DLR-RM / stable-baselines3

PyTorch version of Stable Baselines, reliable implementations of reinforcement learning algorithms.
https://stable-baselines3.readthedocs.io
MIT License
8.77k stars 1.67k forks source link

[Bug] optimize_memory_usage not compatible with handle_timeout_termination #934

Closed MWeltevrede closed 2 years ago

MWeltevrede commented 2 years ago

🐛 Bug

When using the ReplayBuffer class, setting both optimize_memory_usage = True and handle_timeout_termination = True will lead to incorrect behaviour.

This is because when handle_timeout_termination = True, the replay buffer will set the done value at the end of an episode to False if the end of an episode was due to a timeout: https://github.com/DLR-RM/stable-baselines3/blob/d68f0a2411766beb6da58ee0e989d1a6a72869bc/stable_baselines3/common/buffers.py#L300-L302

In an algorithm like DQN, this means the Q value target will bootstrap using the next_observation variable https://github.com/DLR-RM/stable-baselines3/blob/d68f0a2411766beb6da58ee0e989d1a6a72869bc/stable_baselines3/dqn/dqn.py#L196

However, this leads to incorrect behaviour if optimize_memory_usage = True, because the next_observation variable in that case is defined as: https://github.com/DLR-RM/stable-baselines3/blob/d68f0a2411766beb6da58ee0e989d1a6a72869bc/stable_baselines3/common/buffers.py#L291-L292 Which will get overwritten by the first state of the new episode. So, when optimize_memory_usage = True, the replay buffer will not return the last state of the episode (which would be correct behaviour).

As a result, if both optimize_memory_usage = True and handle_timeout_termination = True, a reinforcement learning algorithm will sometimes have target values that bootstrap from the wrong state (the first state of the next episode, rather than the last state of the current episode)

Note that this behaviour does not happen if optimize_memory_usage = False, because in that case the next_observation variable is stored in a separate buffer and won't be overwritten by the first state of the new episode.

To Reproduce

This bug only affects the Q value updates if there are end of episodes due to timeouts in the environment.
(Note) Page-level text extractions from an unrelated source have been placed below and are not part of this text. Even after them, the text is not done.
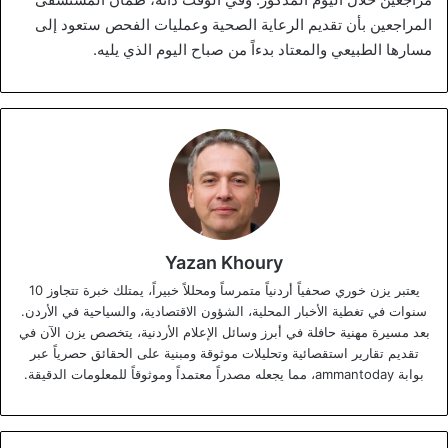
المراجعين بأن تقديم الرعاية الصحية وعمليات الفحص ستعود إلى
مسارها الطبيعي والمعتاد بدءاً من صباح اليوم الذي يليه.
Yazan Khoury
يعتبر يزن خوري صحفياً أردنياً متمرساً ومحللاً خبيراً، يمتلك خبرة تتجاوز 10
سنوات في تغطية الأخبار المحلية، الشؤون الاقتصادية، والسياحية في الأردن.
بعد مسيرة مهنية حافلة في أبرز وسائل الإعلام الأردنية، يتخصص يزن الآن في
تقديم تقارير استقصائية وتحليلات موثوقة ومبنية على الحقائق حصرياً عبر
بوابة ammantoday، مما يجعله مصدراً معتمداً وموثوقاً للمعلومات الدقيقة.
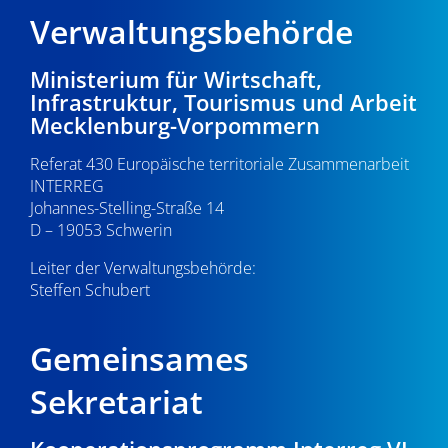
d
i
Verwaltungsbehörde
u
A
g
n
n
Ministerium für Wirtschaft,
a
g
Infrastruktur, Tourismus und Arbeit
s
t
Mecklenburg-Vorpommern
e
i
i
Referat 430 Europäische territoriale Zusammenarbeit
n
o
c
INTERREG
n
Johannes-Stelling-Straße 14
h
D – 19053 Schwerin
t
Leiter der Verwaltungsbehörde:
e
Steffen Schubert
n
Gemeinsames
,
Sekretariat
N
a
In practice, the difference between the correct target and the incorrect target can be small. For this reason, I wasn't able to find a simple scenario in which this will lead to noticeable incorrect training results However, I added a simple code segment that will illustrate the problem and why if both optimize_memory_usage = True and handle_timeout_termination = True the behaviour will be incorrect.

import gym 
import numpy as np

from stable_baselines3 import DQN

env = gym.make('MountainCar-v0')
model = DQN("MlpPolicy", env, optimize_memory_usage=False, replay_buffer_kwargs={'handle_timeout_termination': True})
# running for 250 steps so that a single timeout (after 200 steps) will be in the replay buffer
model.learn(total_timesteps=250)

index_of_done = np.where(model.replay_buffer.dones == 1)[0]
print(f"current observation: {model.replay_buffer.observations[index_of_done]}")

# if optimize_memory_usage is False, the next observation is stored in a seperate buffer called next_observations
print(f"next observation if optimize_memory_usage is False: {model.replay_buffer.next_observations[index_of_done]}")
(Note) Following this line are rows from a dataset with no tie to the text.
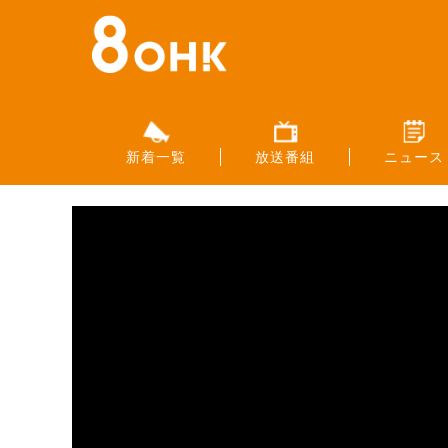
新着一覧
放送番組
ニュース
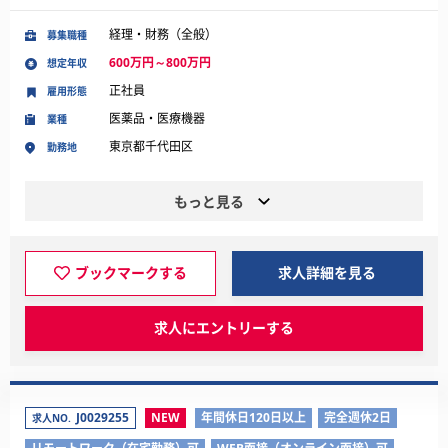
経理・財務（全般）
募集職種
600万円～800万円
想定年収
正社員
雇用形態
医薬品・医療機器
業種
東京都千代田区
勤務地
もっと見る
ブックマークする
求人詳細を見る
求人にエントリーする
J0029255
NEW
年間休日120日以上
完全週休2日
求人NO.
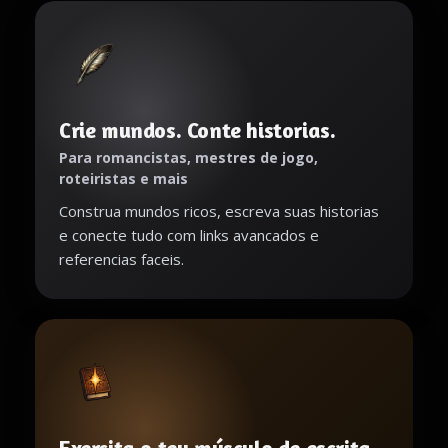
Crie mundos. Conte historias.
Para romancistas, mestres de jogo,
roteiristas e mais
Construa mundos ricos, escreva suas historias
e conecte tudo com links avancados e
referencias faceis.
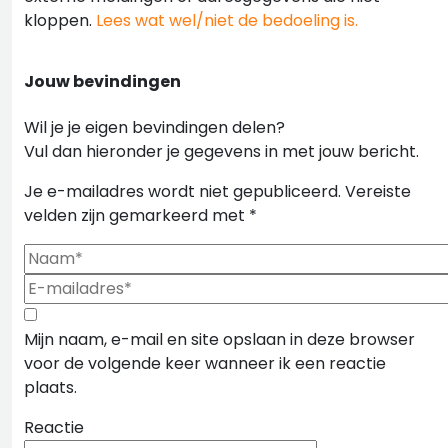
kloppen.
Lees wat wel/niet de bedoeling is.
Jouw bevindingen
Wil je je eigen bevindingen delen?
Vul dan hieronder je gegevens in met jouw bericht.
Je e-mailadres wordt niet gepubliceerd.
Vereiste
velden zijn gemarkeerd met
*
Mijn naam, e-mail en site opslaan in deze browser
voor de volgende keer wanneer ik een reactie
plaats.
Reactie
# if optimize_memory_usage is True, the next observation is stored in the same buffer as the current observations, but at the index + 1
# which is the state after an environment reset
print(f"next observation if optimize_memory_usage were True: {model.replay_buffer.observations[index_of_done + 1]}")
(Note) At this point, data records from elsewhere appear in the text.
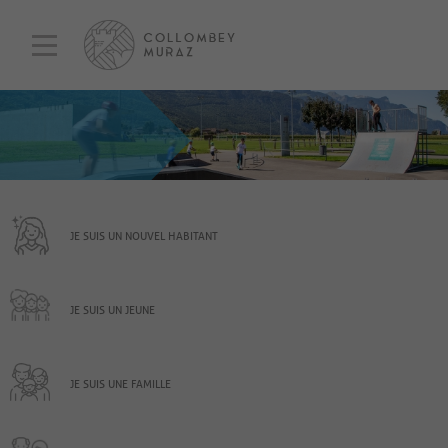
JE SUIS UN NOUVEL HABITANT
JE SUIS UN JEUNE
JE SUIS UNE FAMILLE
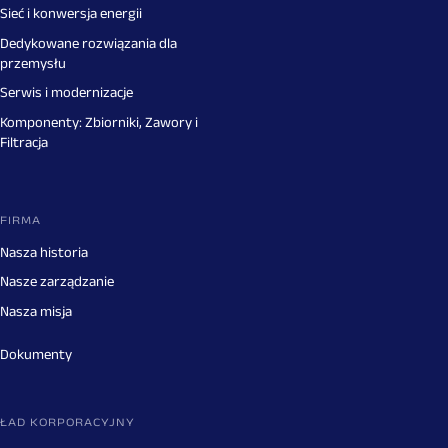
Sieć i konwersja energii
Dedykowane rozwiązania dla
przemysłu
Serwis i modernizacje
Komponenty: Zbiorniki, Zawory i
Filtracja
FIRMA
Nasza historia
Nasze zarządzanie
Nasza misja
Dokumenty
ŁAD KORPORACYJNY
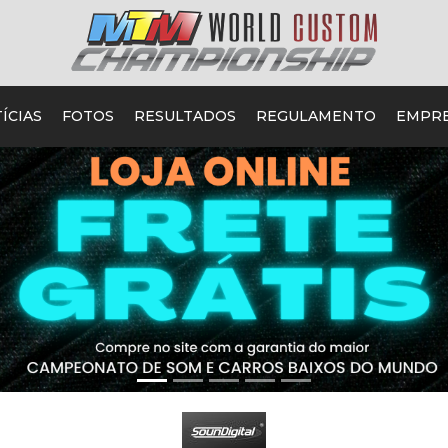
ÍCIAS
FOTOS
RESULTADOS
REGULAMENTO
EMPR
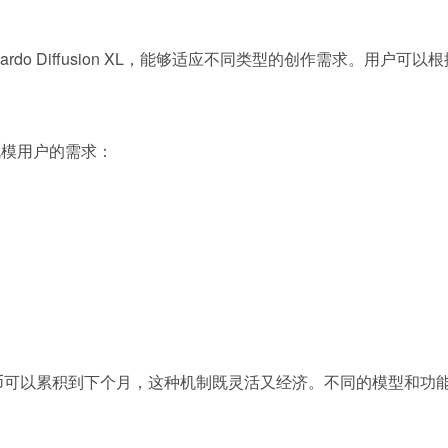
rdo Diffusion XL，能够适应不同类型的创作需求。用户
同规模用户的需求：
代币可以累积到下个月，这种机制既灵活又经济。不同的模型和功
print(f"done: {model.replay_buffer.dones[index_of_done]}")
print(f"timeout: {model.replay_buffer.timeouts[index_of_done]}")

# the replay buffer will return done == False
# which means that DQN will bootstrap the return from the next observation, which will be the state after a reset if optimize_memory_usage is True
print(f"value of done returned by ReplayBuffer.sample(): {model.replay_buffer.dones[index_of_done] * (1 - model.replay_buffer.timeouts[index_of_done])}")
current observation: [[[-0.49728924  0.00461391]]]
next observation if optimize_memory_usage is False: [[[-0.49387246  0.00341679]]]
next observation if optimize_memory_usage were True: [[[-0.51673186  0.        ]]]
done: [[1.]]
timeout: [[1.]]
value of done returned by ReplayBuffer.sample(): [[0.]]

Expected behavior

If handle_timeout_termination = True, the replay buffer should return the last (terminal) state as the next_observation variable, regardless of whether optimize_memory_usage is True or False.

System Info

OS: Ubuntu 20.04.4 LTS Python: 3.9.7 Stable-Baselines3: 1.5.1a6 PyTorch: 1.11.0 GPU Enabled: True Numpy: 1.21.2 Gym: 0.21.0

Checklist

Miffyli commented 2 years ago

Nice spot, and thank you for all the details! Sorry for the delay in response ^^.

Even if minor, this should be brought up by the code (or ideally, fixed). Sadly the optimize_memory_usage is somewhat headachy code that can mess with many things. The most obvious solution is to raise an exception if both flags are used; I lean towards an exception as this could potentially destroy someone's runs, and they can still run them without memory optimization. Of course, ideal solution would be to fix the issue, and you seem to have a code to test out the implementation ready :)

We would be happy to review a PR that addresses this issue, if you have the time to offer.

MWeltevrede commented 2 years ago

No problem! I agree that a quick hotfix for now would be to raise an exception if both flags are true.

I might have some time to implement and test a fix for this issue. However, I'm not 100% sure what the best way to fix it would be.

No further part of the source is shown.